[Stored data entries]
- - - - -

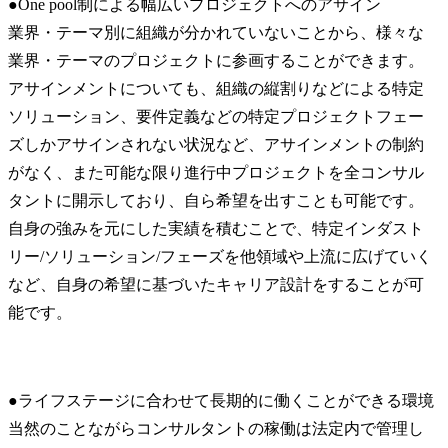
●One pool制による幅広いプロジェクトへのアサイン

業界・テーマ別に組織が分かれていないことから、様々な
業界・テーマのプロジェクトに参画することができます。
アサインメントについても、組織の縦割りなどによる特定
ソリューション、要件定義などの特定プロジェクトフェー
ズしかアサインされない状況など、アサインメントの制約
がなく、また可能な限り進行中プロジェクトを全コンサル
タントに開示しており、自ら希望を出すことも可能です。

自身の強みを元にした実績を積むことで、特定インダスト
リー/ソリューション/フェーズを他領域や上流に広げていく
など、自身の希望に基づいたキャリア設計をすることが可
能です。
●ライフステージに合わせて長期的に働くことができる環境

当然のことながらコンサルタントの稼働は法定内で管理し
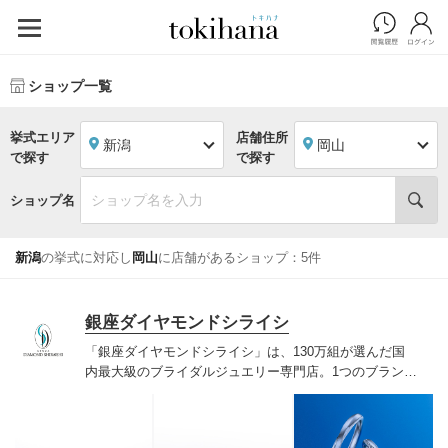
ショップ一覧
挙式エリア
店舗住所
新潟
岡山
で探す
で探す
ショップ名
新潟
の挙式に対応し
岡山
に店舗があるショップ：5件
銀座ダイヤモンドシライシ
「銀座ダイヤモンドシライシ」は、130万組が選んだ国
内最大級のブライダルジュエリー専門店。1つのブランド
では国内最大級の700種類以上の豊富なデザインを取り
揃え、ふたりの「似合う」と「好き」を同時に叶えた満
足の選択ができる指輪をご提案しています。多くのお客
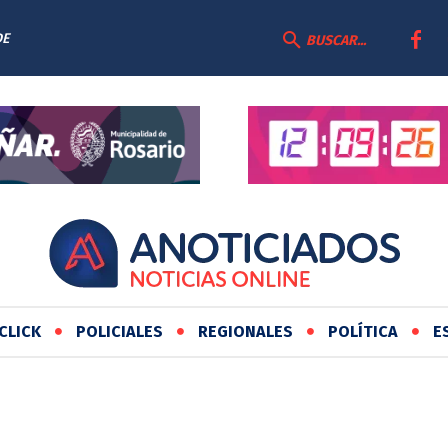
DE
BUSCAR...
CLICK
POLICIALES
REGIONALES
POLÍTICA
E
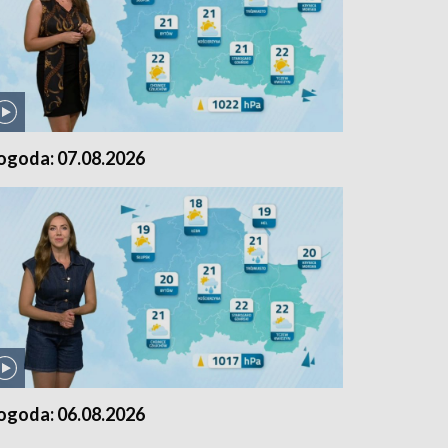
ogoda: 07.08.2026
ogoda: 06.08.2026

- - - - -

EXERCISE INSTRUCTIONS »
The answer must be an exact reproduction of the records, with every picture left out.

RESULT OF THIS TASK »
●One pool制による幅広いプロジェクトへのアサイン

業界・テーマ別に組織が分かれていないことから、様々な
業界・テーマのプロジェクトに参画することができます。
アサインメントについても、組織の縦割りなどによる特定
ソリューション、要件定義などの特定プロジェクトフェー
ズしかアサインされない状況など、アサインメントの制約
がなく、また可能な限り進行中プロジェクトを全コンサル
タントに開示しており、自ら希望を出すことも可能です。

自身の強みを元にした実績を積むことで、特定インダスト
リー/ソリューション/フェーズを他領域や上流に広げていく
など、自身の希望に基づいたキャリア設計をすることが可
能です。
●ライフステージに合わせて長期的に働くことができる環境

当然のことながらコンサルタントの稼働は法定内で管理し
ショップ一覧
挙式エリア
店舗住所
新潟
岡山
で探す
で探す
ショップ名
新潟
の挙式に対応し
岡山
に店舗があるショップ：5件
銀座ダイヤモンドシライシ
「銀座ダイヤモンドシライシ」は、130万組が選んだ国
内最大級のブライダルジュエリー専門店。1つのブランド
では国内最大級の700種類以上の豊富なデザインを取り
揃え、ふたりの「似合う」と「好き」を同時に叶えた満
足の選択ができる指輪をご提案しています。多くのお客
DE
BUSCAR...
CLICK
POLICIALES
REGIONALES
POLÍTICA
E
ogoda: 07.08.2026
ogoda: 06.08.2026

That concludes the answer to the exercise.